Ruben Genao – “If Black English Isn’t a Language, Then Tell Me, What Is?” by James Baldwin – Response
In “If Black English Isn’t a Language, Then Tell Me, What is?”, James Baldwin explains the importance of language and how language is not exclusively for communication, it can be used to classify people with different social backgrounds and class, making it a tool to judge people based on their accents. Baldwin writes “There have been, and are, times, and places, when to speak a certain language could be dangerous, even fatal. Or, one may speak the same language, but in such a way that one’s antecedents are revealed, or (one hopes) hidden. This is true in France, and is absolutely true in England: The range (and reign) of accents on that damp little island make England coherent for the English and totally incomprehensible for everyone else. To open your mouth in England is (if I may use black English) to “put your business in the street”: You have confessed your parents, your youth, your school, your salary, your self-esteem, and, alas, your future”. Baldwin also explains the importance of language by saying the white rule over slaves would never have lasted as long as it did if the slaves didn’t have a language barrier, he states “A language comes into existence by means of brutal necessity, and the rules of the language are dictated by what the language must convey”. Black English came into existence because of the dispersion of black people from different tribes, its creation helped the slaves to form a community and to combat tough times.
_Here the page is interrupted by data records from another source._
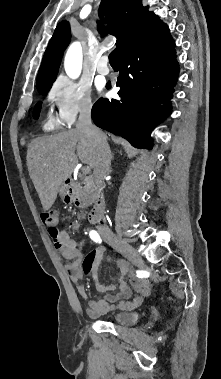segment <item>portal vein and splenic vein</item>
Returning <instances> with one entry per match:
<instances>
[{"instance_id":"portal-vein-and-splenic-vein-1","label":"portal vein and splenic vein","mask_w":221,"mask_h":379,"mask_svg":"<svg viewBox=\"0 0 221 379\" xmlns=\"http://www.w3.org/2000/svg\"><path fill=\"white\" fill-rule=\"evenodd\" d=\"M90 170H91L90 167L86 166V167L82 168V173L83 174H89Z\"/></svg>"}]
</instances>
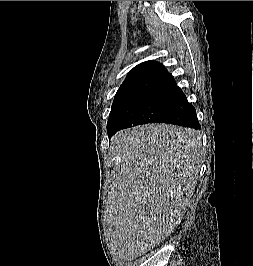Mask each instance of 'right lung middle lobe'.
Instances as JSON below:
<instances>
[{
	"label": "right lung middle lobe",
	"mask_w": 253,
	"mask_h": 266,
	"mask_svg": "<svg viewBox=\"0 0 253 266\" xmlns=\"http://www.w3.org/2000/svg\"><path fill=\"white\" fill-rule=\"evenodd\" d=\"M174 89L156 86L114 99L107 125L122 122L131 127L159 121L170 108Z\"/></svg>",
	"instance_id": "dd1d6c3e"
}]
</instances>
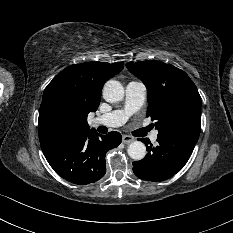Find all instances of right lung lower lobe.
I'll use <instances>...</instances> for the list:
<instances>
[{"mask_svg": "<svg viewBox=\"0 0 233 233\" xmlns=\"http://www.w3.org/2000/svg\"><path fill=\"white\" fill-rule=\"evenodd\" d=\"M122 141L118 132L99 135L93 129L40 139L45 158L65 180L78 185L94 183L106 173L105 155Z\"/></svg>", "mask_w": 233, "mask_h": 233, "instance_id": "obj_1", "label": "right lung lower lobe"}]
</instances>
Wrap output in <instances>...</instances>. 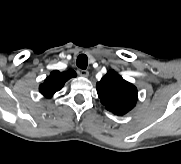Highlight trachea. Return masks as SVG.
I'll list each match as a JSON object with an SVG mask.
<instances>
[{
	"label": "trachea",
	"instance_id": "3493384b",
	"mask_svg": "<svg viewBox=\"0 0 181 164\" xmlns=\"http://www.w3.org/2000/svg\"><path fill=\"white\" fill-rule=\"evenodd\" d=\"M76 65L85 70L87 68V65H88V58L85 54H80L78 57H77V60H76Z\"/></svg>",
	"mask_w": 181,
	"mask_h": 164
}]
</instances>
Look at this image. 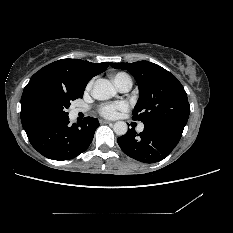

What stood out to me the most was when Baldwin said “A language comes into existence by means of brutal necessity, and the rules of the language are dictated by what the language must convey” This sentence makes me think of human history relating to the river valley civilizations and how language was a necessity in order to survive in their environment, leading to slavery in the United States and how Black English only came to existence because of the need to communicate that came with the adversity of slavery.